**Your instructions:** In the records below, the line containing "ул. Подольских Курсантов, 17, корпус 2" is the first to keep. Retype it and all later lines exactly, through the end.

(Saved entries)
——————

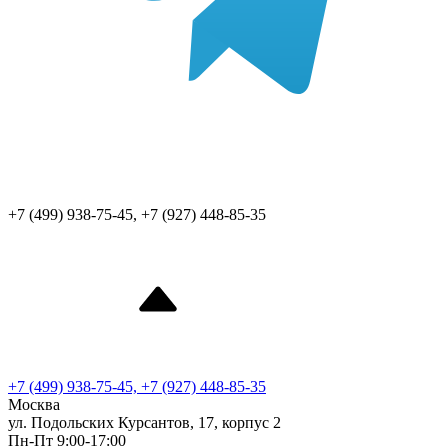
+7 (499) 938-75-45, +7 (927) 448-85-35
+7 (499) 938-75-45, +7 (927) 448-85-35
Москва
ул. Подольских Курсантов, 17, корпус 2
Пн-Пт 9:00-17:00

——————

**Written reply:**
ул. Подольских Курсантов, 17, корпус 2
Пн-Пт 9:00-17:00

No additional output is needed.